BİRDENBİRE ATEŞ AÇILDI
Nazmi Köklü ise sanığın yalan söylediğini iddia etti. Köklü, aniden içerden ateş edildiğini iddia etti. Hüseyin Çoban'ın elinde tahra olmadığını savunan Köklü, "Bahçenin içindeki evin kapısını çaldık açan olmadı. Pencereleri tıklarken birdenbire 4- 5 el ateş açıldı. Yeğenim göğsünden vuruldu" dedi.

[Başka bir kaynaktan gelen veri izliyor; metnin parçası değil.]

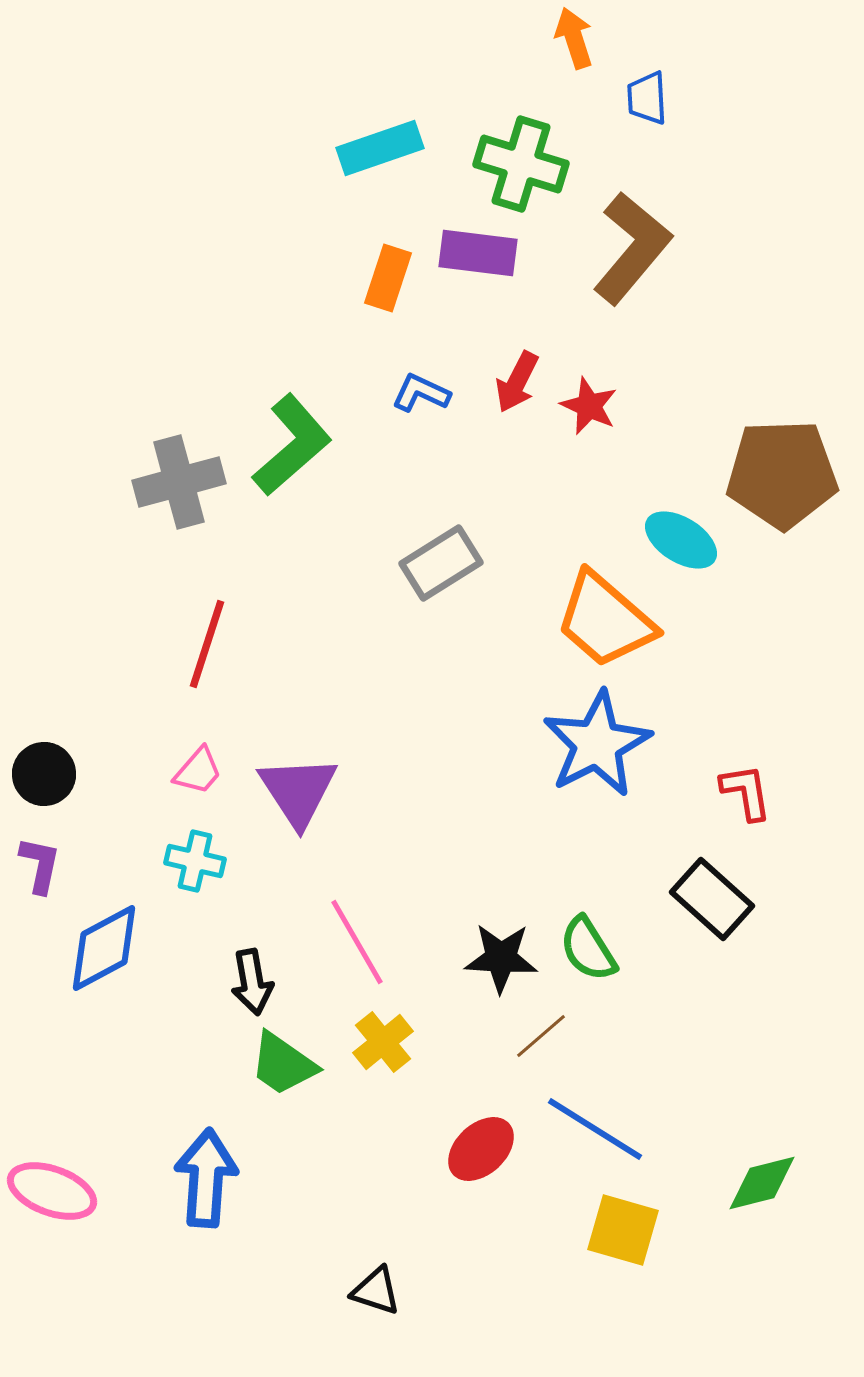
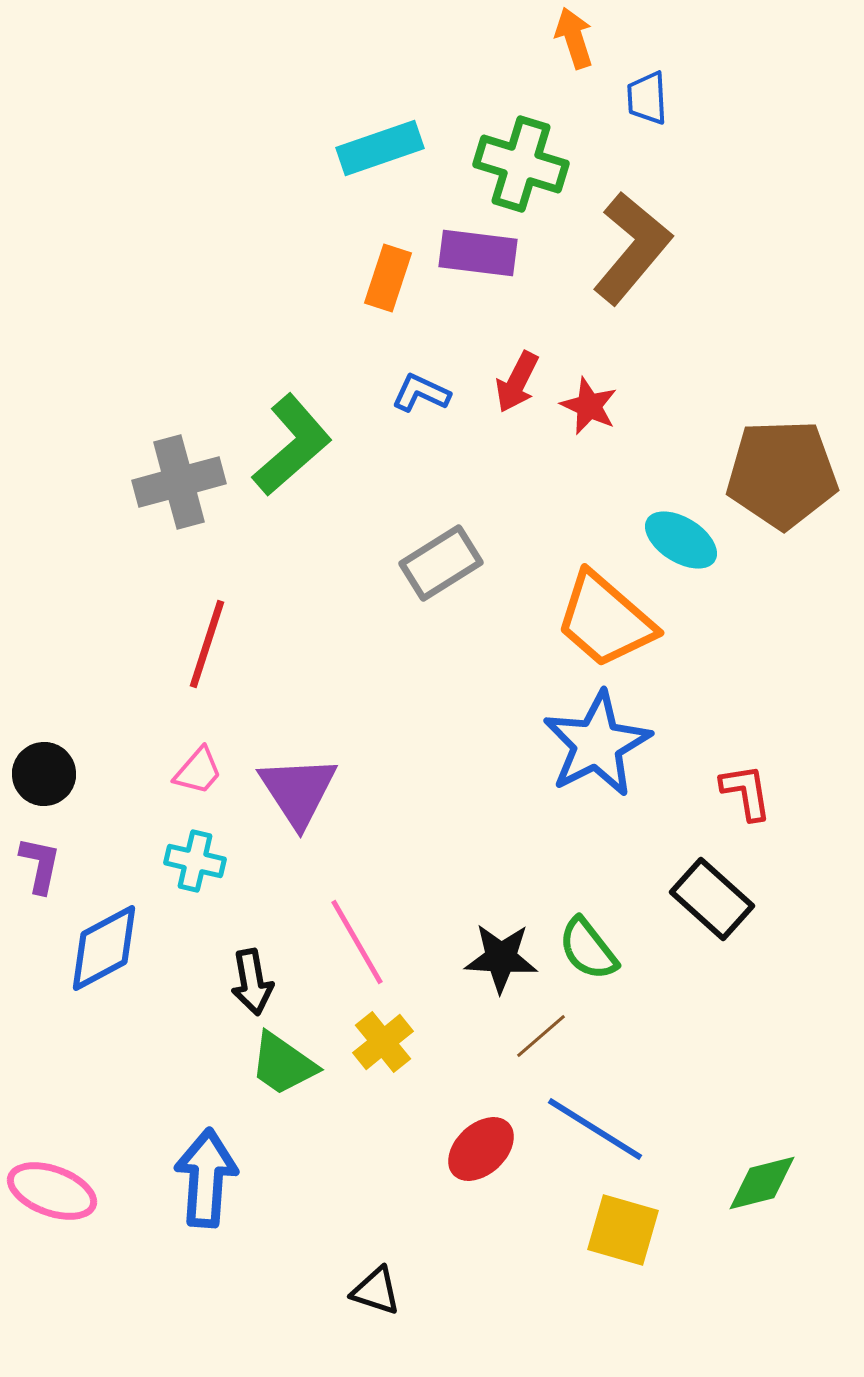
green semicircle: rotated 6 degrees counterclockwise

'ÖLEN EŞİM, ÖLDÜREN KARDEŞİM'
Nilüfer Çoban ise ölenin eşi, öldürenin ise kardeşi olduğunu belirterek, kimseden şikayetçi olmadığını söyledi. Ölen eşiyle 5 yıllık evli olduğunu ve 4 yaşında Elvan adlı kızları olduğunu anlatan Nilüfer Çoban şöyle konuştu:
"Annemler her ağustos ayında çalıştıkları işyerinden izin aldıklarında torunlarıyla vakit geçirmek istiyor. Bu yıl da torunlarını alıp götürmek için bize geldiler. Kardeşim Hüsamettin de bizdeydi. Ancak eşim çocuğu göndermek istemedi. Ben '3- 5 gün sevsinler' dedim. Bunun üzerine eşim boğazımı sıkıp dövdü. Sonra da babama 'Kızını al git' dedi. Oysa benim gitmeye niyetim yoktu. Annemlerle gittim. Annemlere gittikten bir gün sonra eşimin ailesi anneme telefon açtı. Eşimin gelip bana zarar vereceğini söylemiş. Bunun üzerine ben teyzemin yanına gitmiştim. Eşim ben yokken annemlerin evine gelince bu olay meydana gelmiş."
Duruşma, eksikliklerin giderilmesi için ertelendi.